Excerpts from a dataset:
================================
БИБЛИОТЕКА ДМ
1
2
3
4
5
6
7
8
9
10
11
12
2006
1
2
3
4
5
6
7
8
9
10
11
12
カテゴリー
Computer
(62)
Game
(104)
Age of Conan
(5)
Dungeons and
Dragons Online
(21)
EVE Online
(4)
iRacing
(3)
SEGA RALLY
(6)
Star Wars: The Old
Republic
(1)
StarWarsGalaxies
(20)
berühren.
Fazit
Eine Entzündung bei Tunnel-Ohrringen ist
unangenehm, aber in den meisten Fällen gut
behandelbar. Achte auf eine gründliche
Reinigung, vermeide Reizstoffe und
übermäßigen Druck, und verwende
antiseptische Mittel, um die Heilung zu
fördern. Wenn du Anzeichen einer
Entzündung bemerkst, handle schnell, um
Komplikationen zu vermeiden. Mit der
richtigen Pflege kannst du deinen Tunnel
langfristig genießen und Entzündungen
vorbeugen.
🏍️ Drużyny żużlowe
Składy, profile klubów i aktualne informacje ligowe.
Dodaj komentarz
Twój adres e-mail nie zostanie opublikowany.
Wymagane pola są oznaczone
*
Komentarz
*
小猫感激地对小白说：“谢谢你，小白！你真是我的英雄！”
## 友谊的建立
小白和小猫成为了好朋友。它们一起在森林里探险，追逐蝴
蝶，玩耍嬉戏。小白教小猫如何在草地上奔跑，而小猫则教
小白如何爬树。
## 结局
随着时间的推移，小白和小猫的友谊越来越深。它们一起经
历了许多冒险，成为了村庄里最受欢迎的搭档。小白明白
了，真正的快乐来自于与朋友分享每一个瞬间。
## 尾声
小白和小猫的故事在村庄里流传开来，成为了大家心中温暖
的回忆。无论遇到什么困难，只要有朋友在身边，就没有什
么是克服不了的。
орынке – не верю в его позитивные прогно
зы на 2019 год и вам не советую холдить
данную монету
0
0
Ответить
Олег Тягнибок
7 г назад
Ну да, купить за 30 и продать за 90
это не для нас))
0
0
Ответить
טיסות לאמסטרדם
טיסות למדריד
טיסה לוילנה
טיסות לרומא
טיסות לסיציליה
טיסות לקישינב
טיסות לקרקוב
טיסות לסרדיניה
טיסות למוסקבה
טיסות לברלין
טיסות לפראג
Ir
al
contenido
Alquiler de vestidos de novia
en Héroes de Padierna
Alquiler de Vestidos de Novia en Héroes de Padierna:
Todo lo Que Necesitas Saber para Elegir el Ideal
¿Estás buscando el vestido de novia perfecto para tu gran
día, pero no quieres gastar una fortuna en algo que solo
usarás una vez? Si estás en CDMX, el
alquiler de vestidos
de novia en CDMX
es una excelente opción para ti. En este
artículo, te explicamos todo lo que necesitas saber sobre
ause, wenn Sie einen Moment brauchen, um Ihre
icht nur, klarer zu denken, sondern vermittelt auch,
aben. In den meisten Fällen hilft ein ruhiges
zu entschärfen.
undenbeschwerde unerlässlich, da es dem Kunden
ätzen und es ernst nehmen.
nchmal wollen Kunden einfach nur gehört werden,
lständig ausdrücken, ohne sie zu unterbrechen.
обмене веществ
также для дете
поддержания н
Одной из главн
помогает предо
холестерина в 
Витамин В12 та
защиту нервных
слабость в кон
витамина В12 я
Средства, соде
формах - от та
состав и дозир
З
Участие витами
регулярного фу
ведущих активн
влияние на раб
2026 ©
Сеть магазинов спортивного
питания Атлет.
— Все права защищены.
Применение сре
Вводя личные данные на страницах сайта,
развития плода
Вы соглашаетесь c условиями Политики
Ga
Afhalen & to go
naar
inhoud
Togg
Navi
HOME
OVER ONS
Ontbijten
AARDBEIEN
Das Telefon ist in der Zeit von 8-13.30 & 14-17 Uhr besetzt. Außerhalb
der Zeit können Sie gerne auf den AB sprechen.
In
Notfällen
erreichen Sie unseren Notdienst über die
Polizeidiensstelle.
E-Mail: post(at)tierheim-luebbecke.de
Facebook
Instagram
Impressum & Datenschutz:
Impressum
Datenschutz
================================
#### [Exercise brief]
Find the string "meisten" in the data. Report each line it appears in.

#### [Result of the exercise]
unangenehm, aber in den meisten Fällen gut
aben. In den meisten Fällen hilft ein ruhiges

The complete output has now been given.